Task brief:
Exact wording is required for every entry; transcribe all of them and leave the images out.
***
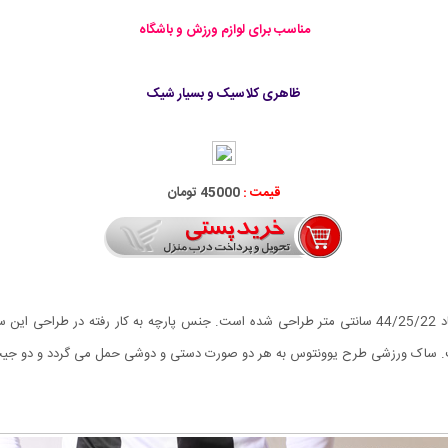
مناسب برای لوازم ورزش و باشگاه
ظاهری کلاسیک و بسیار شیک
قیمت :
45000 تومان
ساک ورزشی طرح یوونتوس با رنگ مشکی ارائه شده و در ابعاد 44/25/22 سانتی متر طراحی شده است. جنس پار
ست. ساک ورزشی طرح یوونتوس به هر دو صورت دستی و دوشی حمل می گردد و دو ج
***
Answer to the problem:
مناسب برای لوازم ورزش و باشگاه
ظاهری کلاسیک و بسیار شیک
قیمت :
45000 تومان
ساک ورزشی طرح یوونتوس با رنگ مشکی ارائه شده و در ابعاد 44/25/22 سانتی متر طراحی شده است. جنس پار
ست. ساک ورزشی طرح یوونتوس به هر دو صورت دستی و دوشی حمل می گردد و دو ج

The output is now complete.